I have not posted anything in a very long time, though I continue to visit for support and guidance. I have been really thinking a lot lately about the long life of compulsive overeating, and getting sad/mad at the concept that I will never look at food " normally". Is is possible to walk away, to heal, to take the power away from food? Or is this my life, having this little voice that is always plotting, thinking, counting, waiting.
Externally I appear to have reached health, I used to gain and lose the same 20 pounds every year, but 3 years ago I went from 168 down to 130, and I now stay between 135-138. I trail run like a crazy woman, I lift, I play with my kid, and it has seemed to work, but that overeater, that binger, that voice haunts me. I watch what others eat, who seem to just enjoy food for what it is and I am so curious and jealous. Where do we go from here? Is it about accepting yourself faults and all? living in the moment? I always think I am one too many cookies away from falling of the cliff. Wisdom and insight greatly appreciated.

Though I did have my greatest compliment ever today, my 8 year old son was playing a game with his friends, and one kid did not want want to be the girl in the game b/c girls are "wimps". My son quickly said " not all girls are wimps, have you seen my mom!" I was in the other room, so it was all him! Success in parenting!

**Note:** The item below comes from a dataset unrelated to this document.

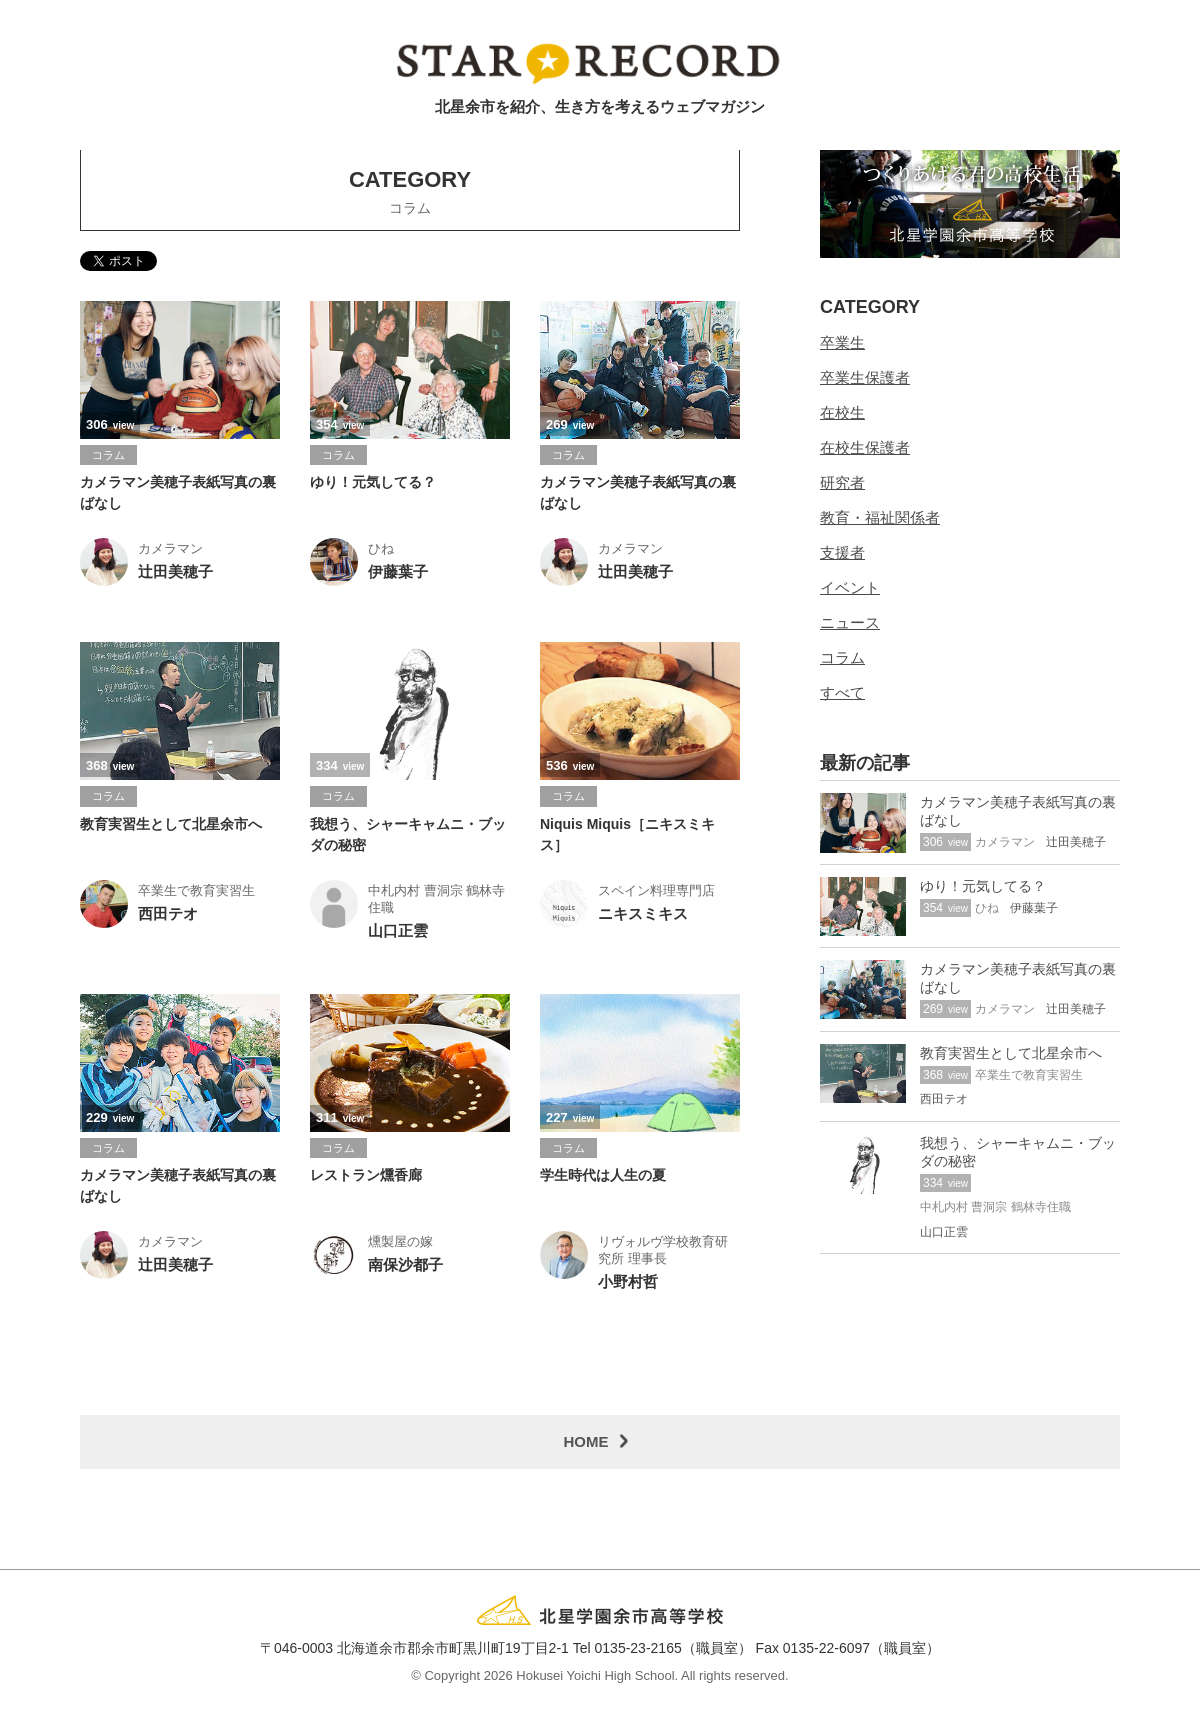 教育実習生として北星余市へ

hatgirlie 03-23-2011 07:10 PM

Great post! I can totally relate, and it does make me kind of sad/mad/frustrated. I'm doing pretty good with losing this time around...things seem to have clicked, but sadly, and embarrassed to say, I still long for mac & cheese, pizza, nachos, etc. If I eat those things I know I will gain, quickly, yet I see other people eating those same things and they are slim and don't appear to be worrying about what they are putting in their mouth. *sigh* Good luck to all of us.

racrane 03-23-2011 10:30 PM

I worry about the same thing. In fact, I'm frustrated that I just binged and yet again, can't seem to get a hold on it. I wish I was like other people that ate until they were full.

Timlin 03-23-2011 11:02 PM

I join the line up. I walk 2 hours every morning and all the way I'm fighting with my impulse to stop for an ice cream or a chocolate bar......sugar is my demon! I
have lost almost 50 lbs in the last 2 or 3 years and yet always there is that battle to stop me from buying something sweet and pigging out.

I also wish it would stop and I'd think about something else besides food. It seems this is my destiny. My Mother suffered the same issues.......gah!

parafilm 03-24-2011 10:22 PM

Same boat. My roommates can keep ice cream, chips, candy etc around the house for weeks and I just can't do it. If I don't eat that pint of ice cream the night I buy it, then I'll eat it for breakfast. I just don't have that "stop" button in my brain. I do get jealous of my friends who can eat junk food now and then, stop when they're full, and not eat junk food until the next time they really feel like a "treat".

I don't know if I'll ever have a "normal" relationship with food. I hope so, but definitely a long way to go.